I made my first focaccia in early 2022. It was for my friends’ housewarming party. Another friend [REDACTED] sent me a focaccia recipe from the restaurant [REDACTED] he worked at (I am not disclosing because I don’t know the consequences. If you know, you know). Vastly untraditional, and in a batch big enough to feed a breakfast service, I bastardized the recipe by vaguely combining it with a New York Times recipe into a sort of Frankensteined focaccia. I cut the portions. God forbid, I converted the measurements in grams to imperial measurements in volume, which I’m sorry to do, but I still don’t own a scale. One burnt batch of garlic confit and a 35-minute powerwalk down East Passyunk with the fresh focaccia in my arms to the housewarming party, it was enough of a hit. It was dense but fluffy. The burnt confit that I ended up removing from the loaf had left something of a garlic essence. I saved the recipe and continued to tinker with it. My friend Jenna once told me cooking is an art, and baking is a science, and I have always been more creative than not. Experimenting with the focaccia recipe has, and will always be an ongoing science project.

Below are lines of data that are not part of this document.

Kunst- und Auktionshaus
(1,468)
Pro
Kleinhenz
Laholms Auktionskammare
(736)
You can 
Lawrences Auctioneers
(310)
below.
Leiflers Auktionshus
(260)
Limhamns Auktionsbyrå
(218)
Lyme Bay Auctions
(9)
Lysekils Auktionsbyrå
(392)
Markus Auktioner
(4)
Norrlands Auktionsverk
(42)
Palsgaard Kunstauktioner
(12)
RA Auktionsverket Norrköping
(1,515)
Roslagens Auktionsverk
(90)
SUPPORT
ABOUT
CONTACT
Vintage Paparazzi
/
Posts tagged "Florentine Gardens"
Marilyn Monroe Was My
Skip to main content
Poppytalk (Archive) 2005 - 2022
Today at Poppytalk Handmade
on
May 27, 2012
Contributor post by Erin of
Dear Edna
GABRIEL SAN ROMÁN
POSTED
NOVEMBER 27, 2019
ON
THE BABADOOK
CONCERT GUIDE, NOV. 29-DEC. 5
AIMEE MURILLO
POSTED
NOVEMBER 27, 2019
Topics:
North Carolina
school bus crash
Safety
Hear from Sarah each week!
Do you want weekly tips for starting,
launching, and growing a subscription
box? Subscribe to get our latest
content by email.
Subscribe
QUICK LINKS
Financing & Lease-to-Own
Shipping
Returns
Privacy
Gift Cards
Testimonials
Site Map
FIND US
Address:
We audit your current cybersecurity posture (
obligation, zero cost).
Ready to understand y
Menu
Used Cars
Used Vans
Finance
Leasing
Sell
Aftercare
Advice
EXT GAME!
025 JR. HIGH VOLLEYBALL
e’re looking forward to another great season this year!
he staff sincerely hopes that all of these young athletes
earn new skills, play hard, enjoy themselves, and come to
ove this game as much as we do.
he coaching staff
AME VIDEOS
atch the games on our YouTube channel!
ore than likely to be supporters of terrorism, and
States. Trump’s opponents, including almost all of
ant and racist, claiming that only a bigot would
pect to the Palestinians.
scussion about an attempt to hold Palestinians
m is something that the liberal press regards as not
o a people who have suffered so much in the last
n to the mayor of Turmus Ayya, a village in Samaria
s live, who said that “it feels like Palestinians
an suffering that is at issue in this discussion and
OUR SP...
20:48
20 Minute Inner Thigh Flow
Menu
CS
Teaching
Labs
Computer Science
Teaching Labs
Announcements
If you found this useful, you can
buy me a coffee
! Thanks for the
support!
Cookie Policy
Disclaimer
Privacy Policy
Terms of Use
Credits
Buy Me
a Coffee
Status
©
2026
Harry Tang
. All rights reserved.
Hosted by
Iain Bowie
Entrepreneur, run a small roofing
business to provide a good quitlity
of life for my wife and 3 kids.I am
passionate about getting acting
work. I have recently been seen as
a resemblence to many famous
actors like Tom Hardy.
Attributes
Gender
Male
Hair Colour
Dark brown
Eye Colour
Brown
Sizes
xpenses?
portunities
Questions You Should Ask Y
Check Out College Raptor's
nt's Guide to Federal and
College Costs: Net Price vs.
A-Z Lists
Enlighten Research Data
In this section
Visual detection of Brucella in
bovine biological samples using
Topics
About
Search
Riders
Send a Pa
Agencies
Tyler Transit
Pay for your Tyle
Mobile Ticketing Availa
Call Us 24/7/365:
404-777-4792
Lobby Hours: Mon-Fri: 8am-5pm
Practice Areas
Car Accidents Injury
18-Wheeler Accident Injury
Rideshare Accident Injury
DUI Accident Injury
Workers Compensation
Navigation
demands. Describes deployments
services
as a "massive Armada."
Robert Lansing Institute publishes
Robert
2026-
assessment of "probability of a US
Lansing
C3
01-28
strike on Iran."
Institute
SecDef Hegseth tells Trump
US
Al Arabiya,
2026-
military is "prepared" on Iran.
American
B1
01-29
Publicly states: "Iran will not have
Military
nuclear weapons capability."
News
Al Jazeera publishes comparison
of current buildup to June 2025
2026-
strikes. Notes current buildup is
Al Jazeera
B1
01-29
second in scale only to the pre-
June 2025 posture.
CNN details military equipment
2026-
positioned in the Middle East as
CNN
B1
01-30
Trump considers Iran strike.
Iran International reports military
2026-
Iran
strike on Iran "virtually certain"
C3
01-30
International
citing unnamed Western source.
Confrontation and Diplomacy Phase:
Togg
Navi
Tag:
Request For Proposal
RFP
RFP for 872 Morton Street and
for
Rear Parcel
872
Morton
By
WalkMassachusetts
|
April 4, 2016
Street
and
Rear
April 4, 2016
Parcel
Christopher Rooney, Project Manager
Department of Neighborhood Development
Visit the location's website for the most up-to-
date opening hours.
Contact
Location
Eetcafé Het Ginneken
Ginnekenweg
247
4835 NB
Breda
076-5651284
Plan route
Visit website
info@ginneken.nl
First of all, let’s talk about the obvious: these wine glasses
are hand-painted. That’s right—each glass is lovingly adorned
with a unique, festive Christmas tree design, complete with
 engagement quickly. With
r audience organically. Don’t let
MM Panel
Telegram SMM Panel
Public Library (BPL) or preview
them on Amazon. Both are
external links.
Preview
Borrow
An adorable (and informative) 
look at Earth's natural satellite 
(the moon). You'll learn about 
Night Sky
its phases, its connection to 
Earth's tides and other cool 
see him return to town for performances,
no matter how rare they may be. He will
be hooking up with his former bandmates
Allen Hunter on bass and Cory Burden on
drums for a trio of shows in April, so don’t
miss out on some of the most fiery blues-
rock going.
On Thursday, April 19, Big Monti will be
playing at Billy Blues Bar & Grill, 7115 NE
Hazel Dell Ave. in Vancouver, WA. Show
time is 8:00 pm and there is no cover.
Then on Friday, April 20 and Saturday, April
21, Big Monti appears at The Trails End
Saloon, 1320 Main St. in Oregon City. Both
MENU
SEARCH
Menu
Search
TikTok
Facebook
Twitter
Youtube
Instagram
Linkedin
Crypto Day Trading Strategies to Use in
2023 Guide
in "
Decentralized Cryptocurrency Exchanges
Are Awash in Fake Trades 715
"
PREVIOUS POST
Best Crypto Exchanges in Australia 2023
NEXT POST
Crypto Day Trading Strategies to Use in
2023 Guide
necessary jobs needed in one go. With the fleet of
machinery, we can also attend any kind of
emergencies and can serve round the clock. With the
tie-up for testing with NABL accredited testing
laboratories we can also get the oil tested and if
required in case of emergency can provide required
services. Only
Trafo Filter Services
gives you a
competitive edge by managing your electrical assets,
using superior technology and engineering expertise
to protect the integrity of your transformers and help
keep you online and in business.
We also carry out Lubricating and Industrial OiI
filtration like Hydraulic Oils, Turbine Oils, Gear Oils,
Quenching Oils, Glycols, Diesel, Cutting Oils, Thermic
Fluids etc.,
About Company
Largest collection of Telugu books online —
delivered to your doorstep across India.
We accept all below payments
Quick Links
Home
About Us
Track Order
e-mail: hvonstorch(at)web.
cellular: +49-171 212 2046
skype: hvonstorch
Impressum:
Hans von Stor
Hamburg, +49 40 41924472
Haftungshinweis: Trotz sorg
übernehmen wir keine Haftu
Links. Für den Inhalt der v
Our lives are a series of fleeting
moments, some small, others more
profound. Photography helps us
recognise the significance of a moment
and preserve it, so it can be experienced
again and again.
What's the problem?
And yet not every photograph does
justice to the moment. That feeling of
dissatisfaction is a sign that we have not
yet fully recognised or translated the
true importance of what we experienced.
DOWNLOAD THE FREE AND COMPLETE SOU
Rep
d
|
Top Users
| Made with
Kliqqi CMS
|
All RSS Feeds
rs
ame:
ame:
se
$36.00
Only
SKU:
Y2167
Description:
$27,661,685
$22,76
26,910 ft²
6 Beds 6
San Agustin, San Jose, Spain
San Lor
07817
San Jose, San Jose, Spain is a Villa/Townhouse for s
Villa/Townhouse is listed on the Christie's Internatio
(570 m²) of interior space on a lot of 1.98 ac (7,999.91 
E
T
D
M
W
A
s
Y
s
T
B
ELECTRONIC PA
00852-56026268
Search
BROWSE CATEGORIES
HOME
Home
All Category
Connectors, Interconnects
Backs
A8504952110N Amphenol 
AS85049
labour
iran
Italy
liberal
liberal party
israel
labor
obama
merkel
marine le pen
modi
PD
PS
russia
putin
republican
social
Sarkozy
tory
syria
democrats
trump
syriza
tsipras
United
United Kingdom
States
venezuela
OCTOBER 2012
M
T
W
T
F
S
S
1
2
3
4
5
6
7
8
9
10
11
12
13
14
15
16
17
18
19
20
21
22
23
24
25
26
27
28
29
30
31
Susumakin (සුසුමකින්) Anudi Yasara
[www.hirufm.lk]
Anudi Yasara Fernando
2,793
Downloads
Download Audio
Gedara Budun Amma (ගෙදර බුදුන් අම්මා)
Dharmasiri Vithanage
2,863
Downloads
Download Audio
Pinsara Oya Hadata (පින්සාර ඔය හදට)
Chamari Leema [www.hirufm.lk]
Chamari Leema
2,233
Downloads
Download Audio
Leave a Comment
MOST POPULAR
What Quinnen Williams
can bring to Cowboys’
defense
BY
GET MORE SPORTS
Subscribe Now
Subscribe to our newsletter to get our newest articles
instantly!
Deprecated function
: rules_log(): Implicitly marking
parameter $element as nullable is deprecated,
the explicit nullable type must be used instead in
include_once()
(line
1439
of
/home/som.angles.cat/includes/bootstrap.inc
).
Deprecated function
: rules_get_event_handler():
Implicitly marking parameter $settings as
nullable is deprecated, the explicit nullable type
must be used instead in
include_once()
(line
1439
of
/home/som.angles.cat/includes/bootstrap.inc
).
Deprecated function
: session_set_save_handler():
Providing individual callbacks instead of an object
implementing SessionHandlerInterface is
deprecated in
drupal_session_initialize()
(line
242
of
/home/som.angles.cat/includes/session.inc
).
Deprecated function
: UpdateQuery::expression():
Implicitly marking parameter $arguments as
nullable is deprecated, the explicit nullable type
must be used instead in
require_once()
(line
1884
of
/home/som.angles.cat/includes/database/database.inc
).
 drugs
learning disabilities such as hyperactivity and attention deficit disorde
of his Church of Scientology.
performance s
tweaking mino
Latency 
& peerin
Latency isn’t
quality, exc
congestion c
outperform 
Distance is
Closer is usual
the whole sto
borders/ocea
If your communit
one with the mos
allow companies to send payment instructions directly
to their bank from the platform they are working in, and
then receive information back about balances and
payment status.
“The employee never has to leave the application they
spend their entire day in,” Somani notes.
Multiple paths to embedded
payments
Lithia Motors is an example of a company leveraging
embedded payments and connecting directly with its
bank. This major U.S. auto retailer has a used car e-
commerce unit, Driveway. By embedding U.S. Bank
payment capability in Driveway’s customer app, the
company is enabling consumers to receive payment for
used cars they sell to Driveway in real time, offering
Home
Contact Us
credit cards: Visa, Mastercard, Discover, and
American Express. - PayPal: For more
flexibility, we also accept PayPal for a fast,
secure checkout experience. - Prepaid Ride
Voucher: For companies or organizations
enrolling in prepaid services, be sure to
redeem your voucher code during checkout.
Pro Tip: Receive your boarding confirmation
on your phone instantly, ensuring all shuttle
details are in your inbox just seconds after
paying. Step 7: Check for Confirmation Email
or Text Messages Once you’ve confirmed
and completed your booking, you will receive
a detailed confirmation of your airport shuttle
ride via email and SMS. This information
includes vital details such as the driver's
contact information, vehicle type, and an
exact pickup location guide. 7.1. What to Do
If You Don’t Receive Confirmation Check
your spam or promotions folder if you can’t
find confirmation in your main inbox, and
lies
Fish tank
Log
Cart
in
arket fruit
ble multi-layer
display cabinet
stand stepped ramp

This focaccia recipe is my favorite experiment of all. It results in puffy, soft, crumbly, moist focaccia in a matter of hours; no sourdough starter is required (although you could definitely use one if you have it), and neither is rising in the fridge for two to three days. If you start it around noon, it will be ready by dinnertime. Meaning, if you woke up desperately hungover this morning after drinking with your high school friends on Blackout Wednesday, and you need to provide some contribution to Thanksgiving dinner, fear not. Carbs help with hangovers, anyway.